→ **EXERCISE GOAL**
Scan the data, and whenever a line contains "Fortbildung", copy it.
=== Begin Enclosure ===
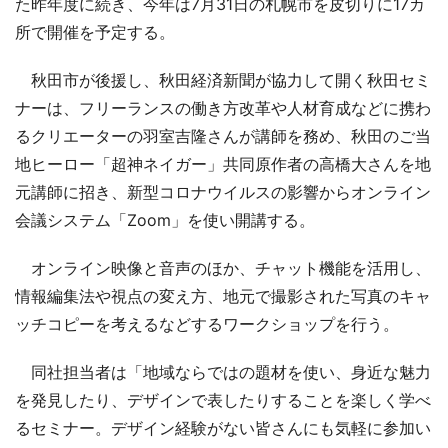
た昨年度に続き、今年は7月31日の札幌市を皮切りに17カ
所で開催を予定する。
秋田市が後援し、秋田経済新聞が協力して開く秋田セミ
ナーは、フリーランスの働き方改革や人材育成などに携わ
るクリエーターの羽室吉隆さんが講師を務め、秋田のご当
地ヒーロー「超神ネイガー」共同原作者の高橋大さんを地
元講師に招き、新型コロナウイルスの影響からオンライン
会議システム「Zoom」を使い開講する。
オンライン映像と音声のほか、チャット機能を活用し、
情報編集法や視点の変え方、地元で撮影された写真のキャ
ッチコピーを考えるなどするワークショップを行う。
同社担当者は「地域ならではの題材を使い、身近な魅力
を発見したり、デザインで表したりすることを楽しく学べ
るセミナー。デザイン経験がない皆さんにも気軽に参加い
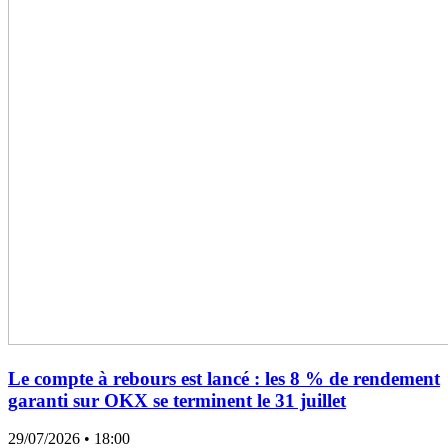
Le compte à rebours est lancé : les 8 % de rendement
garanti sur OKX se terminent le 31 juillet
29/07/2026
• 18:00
=== End Enclosure ===
=== Begin Enclosure ===
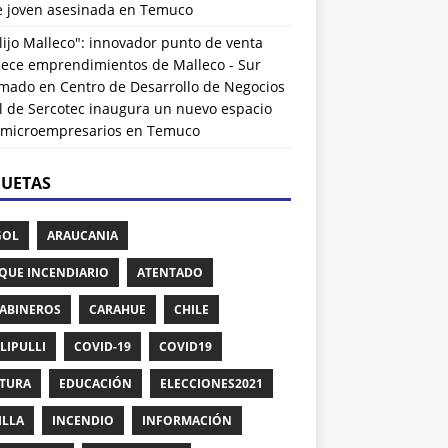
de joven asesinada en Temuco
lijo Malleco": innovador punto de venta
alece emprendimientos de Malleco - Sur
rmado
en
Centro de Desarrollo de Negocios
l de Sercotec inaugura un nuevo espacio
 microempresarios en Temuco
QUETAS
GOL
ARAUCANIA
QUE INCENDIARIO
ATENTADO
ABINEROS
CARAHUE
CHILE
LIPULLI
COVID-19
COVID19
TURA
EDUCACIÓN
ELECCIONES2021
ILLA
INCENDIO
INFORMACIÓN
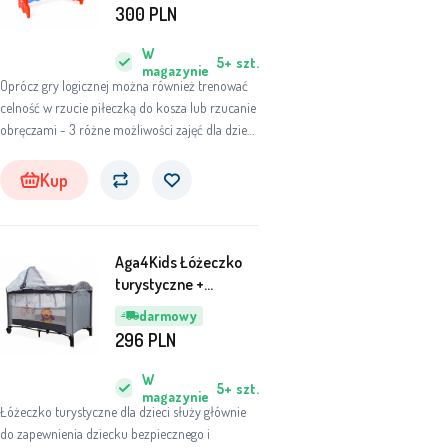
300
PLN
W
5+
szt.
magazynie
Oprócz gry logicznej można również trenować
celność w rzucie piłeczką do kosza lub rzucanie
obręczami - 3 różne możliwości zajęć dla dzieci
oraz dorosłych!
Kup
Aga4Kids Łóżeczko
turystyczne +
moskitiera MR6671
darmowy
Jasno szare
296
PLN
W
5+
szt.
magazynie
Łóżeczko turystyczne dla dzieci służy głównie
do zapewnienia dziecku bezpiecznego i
=== End Enclosure ===
=== Begin Enclosure ===
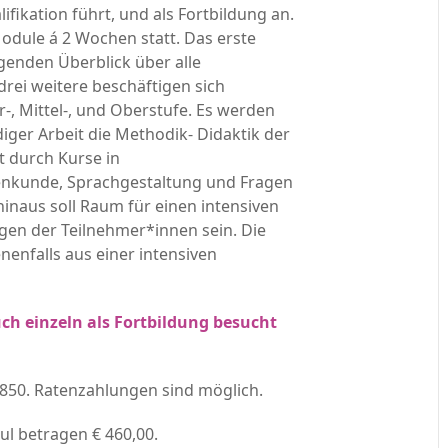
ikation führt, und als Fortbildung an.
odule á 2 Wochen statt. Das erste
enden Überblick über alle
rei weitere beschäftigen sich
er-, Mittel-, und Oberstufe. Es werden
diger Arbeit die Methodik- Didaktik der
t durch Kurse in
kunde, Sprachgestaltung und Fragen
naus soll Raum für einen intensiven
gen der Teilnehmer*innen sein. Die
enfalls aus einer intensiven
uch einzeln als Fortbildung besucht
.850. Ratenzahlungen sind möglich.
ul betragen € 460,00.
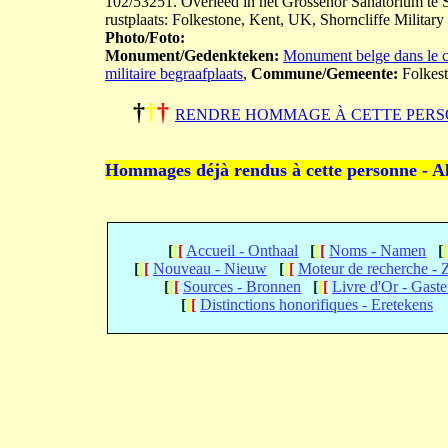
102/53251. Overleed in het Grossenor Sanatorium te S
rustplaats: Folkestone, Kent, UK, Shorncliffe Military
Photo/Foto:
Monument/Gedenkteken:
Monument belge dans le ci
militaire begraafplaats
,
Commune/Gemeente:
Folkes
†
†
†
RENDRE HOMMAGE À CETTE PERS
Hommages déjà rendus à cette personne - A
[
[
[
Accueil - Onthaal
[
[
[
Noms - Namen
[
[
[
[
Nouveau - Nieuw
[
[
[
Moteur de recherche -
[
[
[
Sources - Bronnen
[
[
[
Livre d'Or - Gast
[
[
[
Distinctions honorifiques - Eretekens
=== End Enclosure ===
→ **REPLY**
ikation führt, und als Fortbildung an.
uch einzeln als Fortbildung besucht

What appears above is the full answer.